Tríptico: Primeiro minuto, segundo minuto, terceiro minuto
Há pouco ainda rolaram algumas cabeças do cadafalso. Nessa oportunidade
ocorreu ao artista a ideia de pesquisar o problema: a cabeça teria a
capacidade de pensar por alguns segundos depois de separada do tronco?
Eis o relato dessa pesquisa. Em companhia do Sr. ... e do Sr. D.,
magnetopata especializado, tive acesso ao cadafalso; lá solicitei ao Sr.
D. estabelecer contato entre mim e a cabeça cortada, por intermédio de
novos procedimentos que lhe pareciam adequados. O Sr. D. concordou. Fez
alguns preparativos e então esperamos, não sem emoção, a queda de uma
cabeça humana.
Assim que chegou o momento fatal, caiu a terrível lâmina, fazendo
estremecer toda a armação e rolar a cabeça do julgado pelo horrível saco
vermelho.
Ficamos com o cabelo em pé, mas não tivemos mais tempo para nos afastar.
O Sr. D. me segurou pela mão (eu estava sob a sua influência magnética)
levou-me até à cabeça em convulsões e me perguntou: O que está
sentindo? O que está vendo? A emoção me impedia de responder na hora.
Mas logo depois gritei, com extremo pavor: Horrível! A cabeça pensa!
Agora estava querendo me livrar do que inevitavelmente iria acontecer,
mas era como se um pesadelo me segurasse. A cabeça do executado
enxergava, pensava, e sofria. Quanto tempo durou? Três minutos, como me
disseram. O executado deve ter pensado: trezentos anos.
O que sofre quem é executado assim não pode ser reproduzido pela
linguagem humana. Aqui me limito a relatar as respostas que dei a todas
as perguntas, enquanto eu, por assim dizer, estava me identificando com a
cabeça cortada.
Primeiro minuto: sobre o cadafalso
Eis as respostas: Um ruído inconcebível rugia em sua cabeça. O ruído do
machado que se abaixa. – O delinquente acredita que foi atingido pelo
raio, não pelo machado. – Estranho, aqui debaixo do cadafalso está a
cabeça no chão, pensando que ainda está em cima; acredita que ainda faz
parte do corpo, e ainda está esperando o golpe que a deve separar.
Um sufoco horrível. – Respiração, impossível. – É uma mão não-humana,
sobrenatural, desabando como uma montanha sobre a cabeça e o pescoço. De
onde vem essa mão horrenda e inumana? A vítima, resignada, a identifica
nesse momento: púrpura e armelino roçam os dedos.
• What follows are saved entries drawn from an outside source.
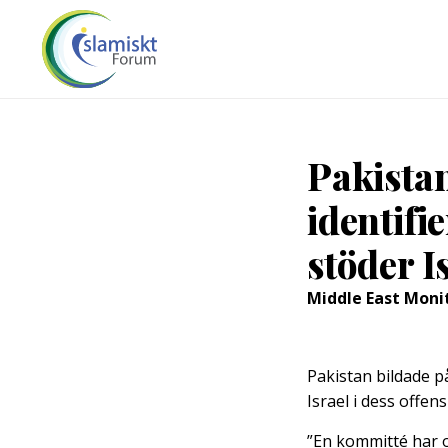
Pakistan
identifi
stöder I
Middle East Moni
Pakistan bildade på
Israel i dess offen
”En kommitté har o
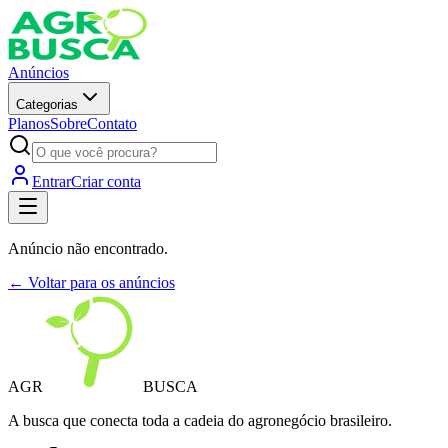
Anúncios
Categorias
Planos
Sobre
Contato
Entrar
Criar conta
Anúncio não encontrado.
← Voltar para os anúncios
AGR
BUSCA
A busca que conecta toda a cadeia do agronegócio brasileiro.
Sofrimentos mais atrozes estão por suceder.
Segundo minuto: debaixo do cadafalso
A pressão transformou-se em corte. Somente agora o executado toma
conhecimento de sua situação. – Com os olhos mede a distância que separa
a cabeça do corpo, e reflete: a minha cabeça está cortada.
O delírio aumenta freneticamente. Parece ao executado que sua cabeça
está pegando fogo e girando em torno de si mesma... E nesse frenesi, um
pensamento inconcebível, tresvariado, indizível, apodera-se do cérebro
moribundo: Será possível? O homem decapitado ainda tem esperança. Todo o
sangue que lhe ficou pulsa mais rapidamente pelas veias e agarra-se à
esperança.
Chega o momento em que o executado pensa que está estendendo as mãos
crispadas, trêmulas, em direção à cabeça. É o instinto que nos faz tapar
com a mão a ferida aberta. Isso se dá com o intuito, o horroroso
intuito de recolocar a cabeça em cima do tronco, para guardar mais um
pouco de sangue, mais um pouco de vida... Os olhos do torturado
reviram-se nas órbitas sangrentas... o corpo torna-se rijo como
granito...
É a morte...
Não, ainda não.
Terceiro minuto: na eternidade
Ainda não é a morte. A cabeça continua pensando, e sofrendo. Sofre o
fogo que queima, sofre o punhal que estraçalha, sofre o veneno que
convulsiona, sofre nos membros que são serrados, sofre nas entranhas que
são arrancadas, sofre na carne que é cortada e moída, sofre nos ossos
que são fervidos devagar em óleo quente. Todos esses sofrimentos juntos
não chegam a dar uma ideia do que se passa com o executado.
Nesse momento, um pensamento o faz estarrecer:
Já está morto e deverá continuar a sofrer assim? Talvez por toda a eternidade?...
Porém, a existência humana lhe escapa; aos poucos lhe parece confundir-se com a noite; de leve ainda passa uma névoa, mas ela também enfraquece e se esvanece; escuridão total... O decapitado está morto.